» **What to work on**
Please repeat the records beneath this task exactly as they appear, but skip the images.
*** Begin section ***
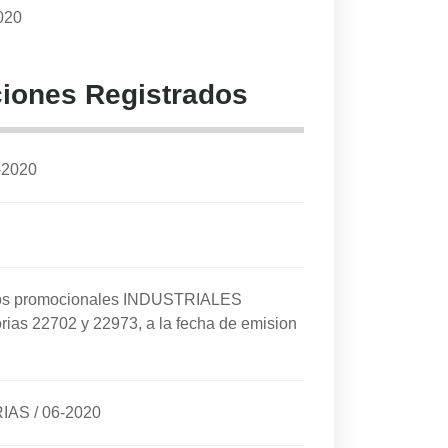
020
iones Registrados
-2020
cios promocionales INDUSTRIALES
rias 22702 y 22973, a la fecha de emision
RIAS
/
06-2020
*** End section ***
» **Answer section**
020
iones Registrados
-2020
cios promocionales INDUSTRIALES
rias 22702 y 22973, a la fecha de emision
RIAS
/
06-2020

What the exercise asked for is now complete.